Rees called down, “Coming.” He glanced around once more and started for the stairs. But as he put his foot upon the top step, he saw something protruding from underneath the bed. A chamber pot? He turned back. But when he drew out the object, he realized it was not a chamber pot but a basin filled with vomit. Rees recalled the rash upon Nate’s hands and wondered what illness had afflicted his old friend.

“Mr. Rees,” Marsh called.

Rees shoved the basin underneath the bed and hurried down the stairs, determined to return and examine the cottage again, without Marsh’s looming presence. Anyway, it was getting late. It must already be after three, and it would be suppertime before he reached home.

“Have you finished?” Marsh asked.

“For now, but I’ll return. I want to look at the cottage again and talk to you and Rachel and the girl. Mary Martha, is it?”

“I know nothing,” Marsh said, his words clipped. “I was away. And Mary Martha won’t be back, at least until tomorrow. Maybe after that.”

“I understand,” Rees said, following Marsh out of the cottage and up the hill. “Until tomorrow, then.”

He did not allow his grieving tears to flow until he was driving home.

 

Chapter Three

By the time Rees unhitched Bessie, rubbed her down, and released her into the field, Lydia had supper on the table. As he walked to the house, he met David plodding up from the lower meadow with two full buckets of fresh milk in his hands. Rees took a pail.

“Milking is done,” David said as they carried the brimming pails into the mudroom.

“The cows are producing well,” Rees said in approval.

“Between six and eight gallons a day,” David said. “I learned much at Zion.” He sounded proud.

While David shucked his boots, Rees lay linen cloths over the pails and left them there for Lydia. He could not help thinking of Dolly; she would have been making cheese by now.

“Mother would want this milk,” David said, just as if he’d heard Rees’s thoughts.
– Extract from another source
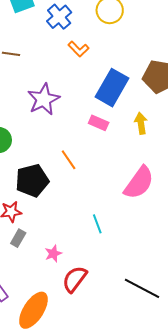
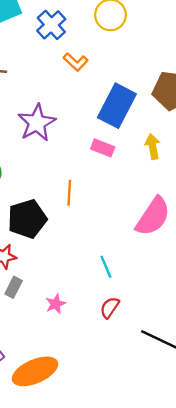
orange line: (69, 160) -> (69, 193), turned 40
red semicircle: (75, 279) -> (110, 308), moved, size x0.7
orange ellipse: (33, 310) -> (35, 371), turned 36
“I know,” Rees said, and clapped his son gently on the shoulder as they passed into the kitchen.

The results of Lydia’s industry filled the room: jars of applesauce and pickles. Her face burned with a scarlet flush, and red hair darkened to sable strings by perspiration dropped out from under her cap. She looked both hot and harried. Chicken sliced from the roast served at dinner already sat upon the table, and as Rees entered she put a plate of sliced cucumbers beside them. David looked around and returned outside to wash his hands and face in the trough.

“So,” Lydia said to Rees, “what happened? Do you believe Richard killed his father?”

“I don’t know,” Rees said. “I spoke to Molly, but Richard has disappeared.”

“And what did you think of ‘Molly’?” Lydia asked. Disconcerted by the sourness in her voice—such attitude was unlike her—Rees turned to look at her.

“All right, I guess,” he said. “George Potter and Mrs. Bowditch were in school together. I just met her today.”

“Still, you must have some opinion?” she persisted.

Rees paused, thinking. “She is attractive,” he said at last, “but unhappy, I suspect.”